Discrete Mathematics is about processes that include the sequence of each step.
LOGIC
It makes sense to study the principles and methods that distinguish between valid and wrong arguments.
SIMPLE STATEMENT:
A statement is a declaration that is true or false but not both. The statement is also called a proposal Example: 2 + 2 = 4, It is Sunday today If the proposal is true, we say it has a true value of “truth” If the proposal is false, its true value is “false.” The truths “truth” and “falsehood,” respectively, are defined by the letters T and F.
EXAMPLES:
1. The grass is green.
2.4 + 2 = 6
2.4 + 2 = 7 3 ..
There are four fingers on the hand, suggestions. MTH001 Handouts pdf download
COMPOUND STATEMENT:
Simple statements can be used to create an integrated statement.
STRATEGIC CONNECTIONS:
EXAMPLES
1. “3 + 2 = 5” and “Lahore a city in Pakistan”
2. “Green Grass” or “Hot Today” 3. “Discrete Mathematics is not hard for me” AND, OR, NOT called LOGICAL CONNECTIONS.
NEGATION (~):
If p is a variation of the statement, then the contradiction of p, “not p”, is defined as “~ p”. if p is false, ~ p is true.
CONJUNCTION (∧):
If p and q are statements, then the conjunction of p and q is “p and q”, defined as “p ∧ q”. It is true there, and only when, both p and q are true. If p or q is false, or both are false, p∧q is false.
DISJUNCTION (∨) OR INCLUSIVE
If p and q are statements, then the division of p and q is “p OR q”, defined as “p ∨ q” is true if at least one of the p or q is true and only false when both p and q. they are false. Note that table F is in that line only when both p and q have F and all other T values. So in order to find the true values of the separation of the two statements, we will first look for where both statements are false. then write F in the corresponding column in p ∨ q column and in all other lines we will write T in the p ∨ q column.
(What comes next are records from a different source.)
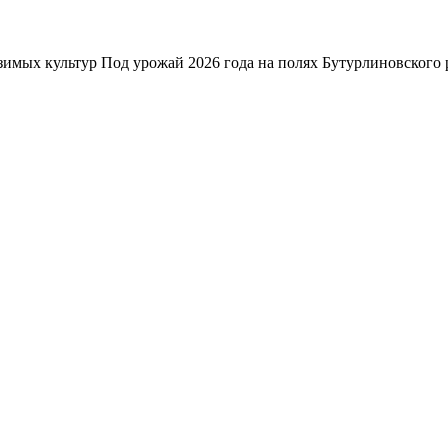
зимых культур Под урожай 2026 года на полях Бутурлиновского р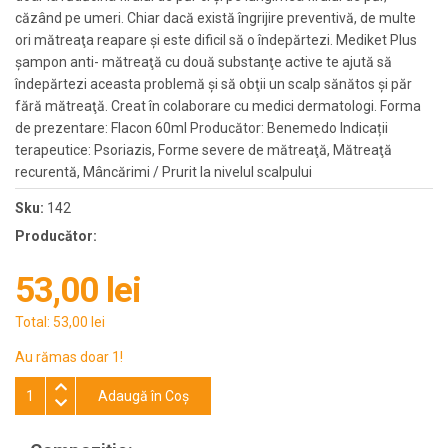
căzând pe umeri. Chiar dacă există îngrijire preventivă, de multe
ori mătreaţa reapare şi este dificil să o îndepărtezi. Mediket Plus
şampon anti- mătreaţă cu două substanţe active te ajută să
îndepărtezi aceasta problemă şi să obţii un scalp sănătos şi păr
fără mătreaţă. Creat în colaborare cu medici dermatologi. Forma
de prezentare: Flacon 60ml Producător: Benemedo Indicații
terapeutice: Psoriazis, Forme severe de mătreaţă, Mătreaţă
recurentă, Mâncărimi / Prurit la nivelul scalpului
Sku:
142
Producător:
53,00 lei
Total:
53,00 lei
Au rămas doar 1!
Adaugă în Coş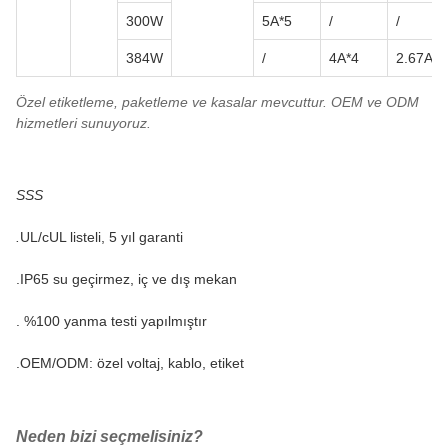
300W
5A*5
/
/
384W
/
4A*4
2.67A*4
Özel etiketleme, paketleme ve kasalar mevcuttur. OEM ve ODM
hizmetleri sunuyoruz.
SSS
.
UL/cUL listeli, 5 yıl garanti
.IP65 su geçirmez, iç ve dış mekan
. %100 yanma testi yapılmıştır
.OEM/ODM: özel voltaj, kablo, etiket
Neden bizi seçmelisiniz?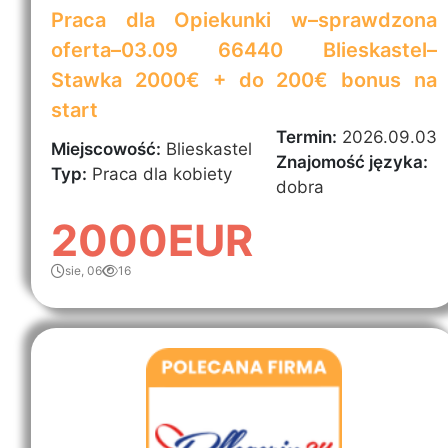
Praca dla Opiekunki w–sprawdzona
oferta–03.09 66440 Blieskastel–
Stawka 2000€ + do 200€ bonus na
start
Termin:
2026.09.03
Miejscowość:
Blieskastel
Znajomość języka:
Typ:
Praca dla kobiety
dobra
2000EUR
sie, 06
16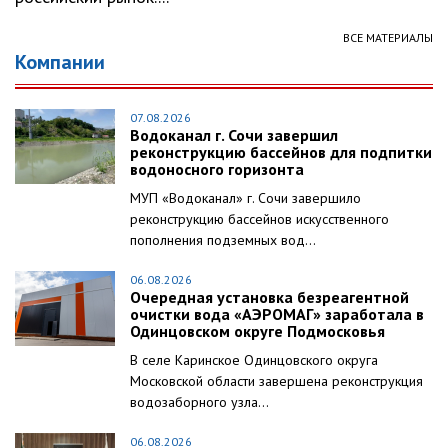
ВСЕ МАТЕРИАЛЫ
Компании
07.08.2026
Водоканал г. Сочи завершил
реконструкцию бассейнов для подпитки
водоносного горизонта
МУП «Водоканал» г. Сочи завершило
реконструкцию бассейнов искусственного
пополнения подземных вод...
06.08.2026
Очередная установка безреагентной
очистки вода «АЭРОМАГ» заработала в
Одинцовском округе Подмосковья
В селе Каринское Одинцовского округа
Московской области завершена реконструкция
водозаборного узла...
06.08.2026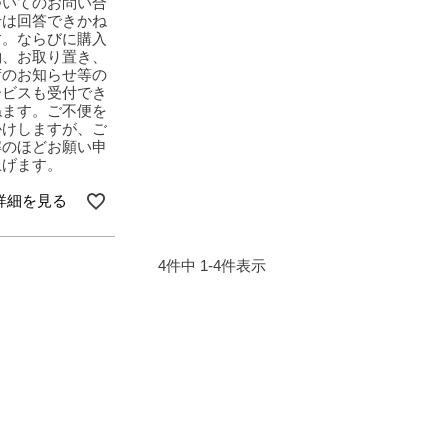
ついてのお問い合
せは回答できかね
す。ならびに購入
約、お取り置き、
荷のお知らせ等の
ービスも受付でき
ねます。ご不便を
かけしますが、ご
解のほどお願い申
上げます。
詳細を見る
4
件中
1
-
4
件表示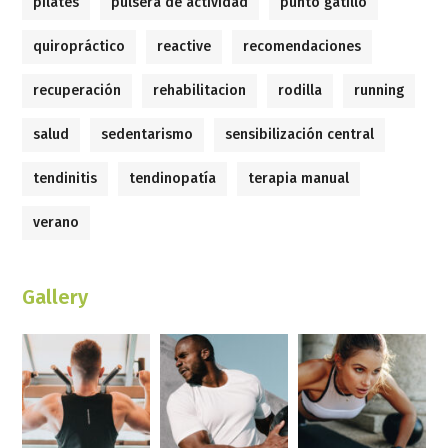
pilates
pulsera de actividad
punto gatillo
quiropráctico
reactive
recomendaciones
recuperación
rehabilitacion
rodilla
running
salud
sedentarismo
sensibilización central
tendinitis
tendinopatía
terapia manual
verano
Gallery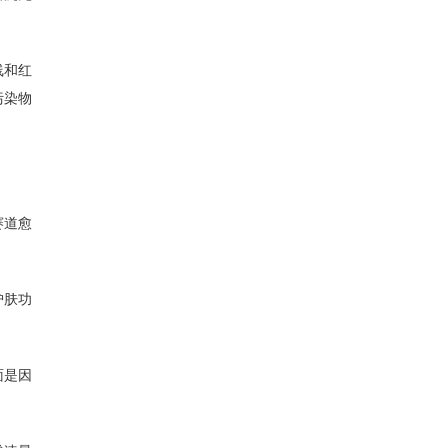
线和红
污染物
赛道愈
护肤功
面是因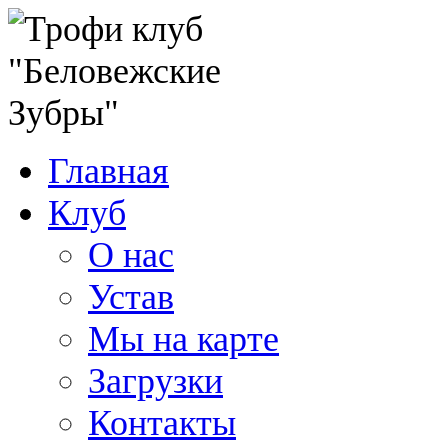
Главная
Клуб
О нас
Устав
Мы на карте
Загрузки
Контакты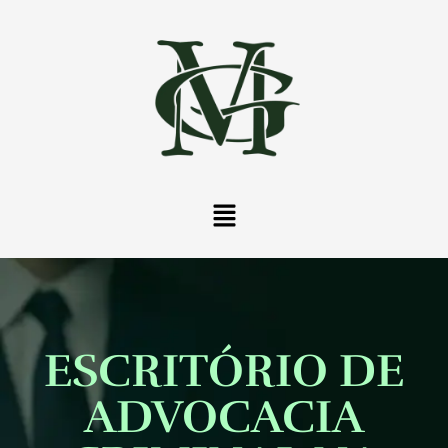
ESCRITÓRIO DE
ADVOCACIA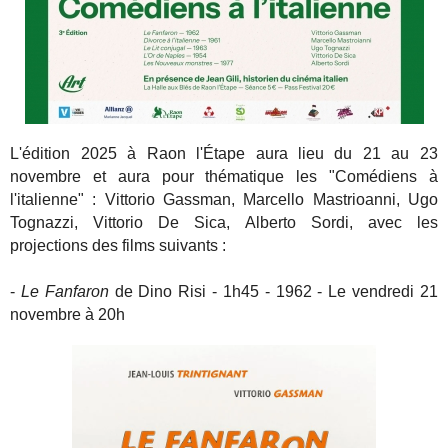
L'édition 2025 à Raon l'Étape aura lieu du 21 au 23
novembre et aura pour thématique les "Comédiens à
l'italienne" : Vittorio Gassman, Marcello Mastrioanni, Ugo
Tognazzi, Vittorio De Sica, Alberto Sordi, avec les
projections des films suivants :
-
Le Fanfaron
de Dino Risi - 1h45 - 1962 - Le vendredi 21
novembre à 20h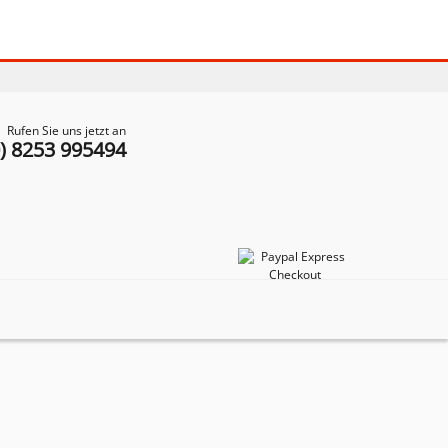
Rufen Sie uns jetzt an
0) 8253 995494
VALID AND INVALID ARGUMENT:
The contradiction applies if the conclusion is true when all the structures are true. Alternatively, an argument is permissible if the combination of its structures suggests a conclusion. Namely (P1∧ P2 ∧ P3 ∧.. ∧ Pn) → C tautology. Arguments are not valid if the conclusion is false when all the structures are true. Alternatively, an argument is invalid if the merger does not imply an end result.
EXAMPLE:
Indicate that the following argument form is valid: p → q
p ∴ q
SETS
A well-defined collection of {distinct} objects is called a set. ¾ Objects are called elements or members of a set. ¾ Sets are defined by the letters A, B, C…, X, Y, Z. ¾ The elements of a set are represented by lowercase letters a, b, c,…, x, y, z. ¬A, which reads “x ¾ If the object x is a member of set A we write x ¬A, A” or “x is A” or “x is an A element”, otherwise we write x which reads “x not A ”or“ x is not A ”or“ x is not part of A ”.
TABULAR FORM
Lists all features of a set, comma-separated and enclosed in parentheses or in brackets {}. EXAMPLES
In the following examples, we write sets in Table Form.
A = {1, 2, 3, 4, 5} is a set of the first five natural numbers
. B = {2, 4, 6, 8,…, 50} is a set of equal numbers of up to 50.
C = {1, 3, 5, 7, 9…} is a set of odd deposit numbers.
MEMBERSHIP TABLE
A table showing the membership of items by sets. To indicate that an object is in a set, using 1; to indicate that an item is not in the set, using 0.
ORDERED PAIR
The formal pear (a, b) contains two elements “a and” b is the second element. ”And“ b ”where“ a ”is the first element a = c and b = d. b, s a = b. XERC SE: Orders ordered (a, b) and (c, d) are equal if, and only if a = c and b = d.